Government lax on worker safety. Report faults Justice Department for its inaction

The federal government is paying scant attention to the most serious breaches of worker safety in the United States. That's the conclusion of a report to be released in Washington, D.C., this week. The Monitor obtained an advance copy of the report, which criticizes the Justice Department for its inaction.

For example: Of 13 cases referred to the department by federal safety regulators since 1982, only one is in litigation. Six cases have received no action and five others have been turned down. Most of these cases involve fatalities in the workplace. The only case successfully prosecuted during the Reagan administration involved an assault on a safety inspector.

``We've created a system of legal homicide,'' says Joseph Kinney, author of the report and founder of the National Safe Workplace Institute, a not-for-profit research group here.

Adds United Steelworkers president Lynn Williams: ``The Department of Justice should enforce the law, not just that part they happen to agree with.''

Such critics blame the Reagan administration for being lax on worker safety. They point out, for example, that the Occupational Safety and Health Administration under former President Carter referred nearly twice as many cases - 24 - in its four years as OSHA has done in six years under the Reagan administration.

But the real roadblocks to effective prosecution of unsafe companies are more complex, OSHA officials counter.

``Those cases that we do think are worthy of prosecution we would certainly like to see prosecuted,'' says Frank White, OSHA's deputy assistant secretary. ``But those decisions are ultimately in the hands of the Justice Department.''

Although OSHA under Carter referred more cases to Justice, the prosecution record is hardly much better, he adds.

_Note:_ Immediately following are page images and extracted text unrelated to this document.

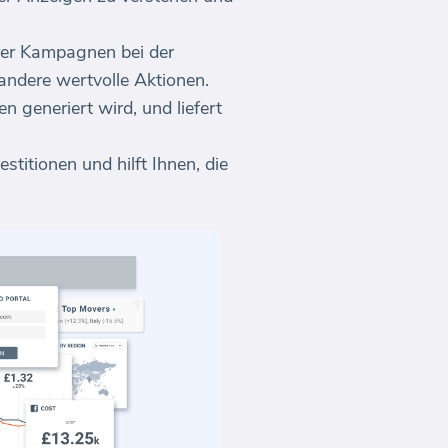
hrer Kampagnen bei der
ndere wertvolle Aktionen.
generiert wird, und liefert
itionen und hilft Ihnen, die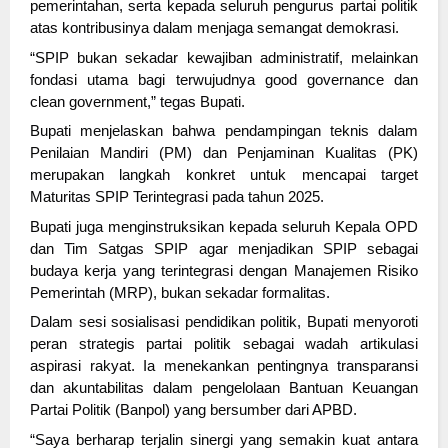
pemerintahan, serta kepada seluruh pengurus partai politik
atas kontribusinya dalam menjaga semangat demokrasi.
“SPIP bukan sekadar kewajiban administratif, melainkan
fondasi utama bagi terwujudnya good governance dan
clean government,” tegas Bupati.
Bupati menjelaskan bahwa pendampingan teknis dalam
Penilaian Mandiri (PM) dan Penjaminan Kualitas (PK)
merupakan langkah konkret untuk mencapai target
Maturitas SPIP Terintegrasi pada tahun 2025.
Bupati juga menginstruksikan kepada seluruh Kepala OPD
dan Tim Satgas SPIP agar menjadikan SPIP sebagai
budaya kerja yang terintegrasi dengan Manajemen Risiko
Pemerintah (MRP), bukan sekadar formalitas.
Dalam sesi sosialisasi pendidikan politik, Bupati menyoroti
peran strategis partai politik sebagai wadah artikulasi
aspirasi rakyat. Ia menekankan pentingnya transparansi
dan akuntabilitas dalam pengelolaan Bantuan Keuangan
Partai Politik (Banpol) yang bersumber dari APBD.
“Saya berharap terjalin sinergi yang semakin kuat antara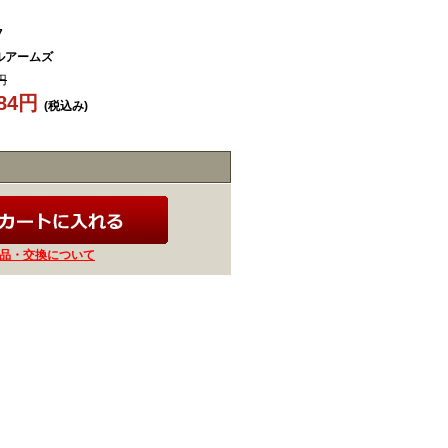
7
ルアームズ
円
784円
(税込み)
品・交換について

According to the report, the department has never won an unsafe workplace conviction that resulted in imprisonment, even though 128,800 work-related fatalities have occurred since the Occupational Safety and Health Act took effect in 1971.

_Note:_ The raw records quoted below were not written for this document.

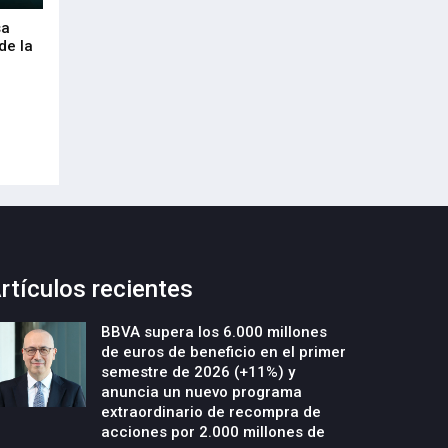
sa
Envalora garantiza a las empresas el
Euskaltel realiza
de la
cumplimiento del Reglamento
centenar de inte
Europeo de Envases y Residuos de
garantizar la con
Envases (PPWR)
29-Julio-2026
29-Julio-2026
rtículos recientes
BBVA supera los 6.000 millones
de euros de beneficio en el primer
semestre de 2026 (+11%) y
anuncia un nuevo programa
extraordinario de recompra de
acciones por 2.000 millones de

With federal prosecutors all but inactive in this area, state and local prosecutors in Connecticut, Texas, Illinois, Wisconsin, and California are beginning to file charges against employers whose grossly negligent practices lead to worker fatalities. California has probably taken the lead in this regard, safety officials and prosecutors say.

For example: In the same period that federal OSHA referred 13 cases for prosecution, California's OSHA referred 189. Of the 13 federal cases, one has resulted in conviction. Of the 189 California cases, 54 resulted in convictions, no-contest pleas, or successful compromises.

A big reason for California's success is that state laws regarding criminal prosecution of employers are broader than federal laws, says Michael Mason, chief counsel for the state's Division for Occupational Safety and Health.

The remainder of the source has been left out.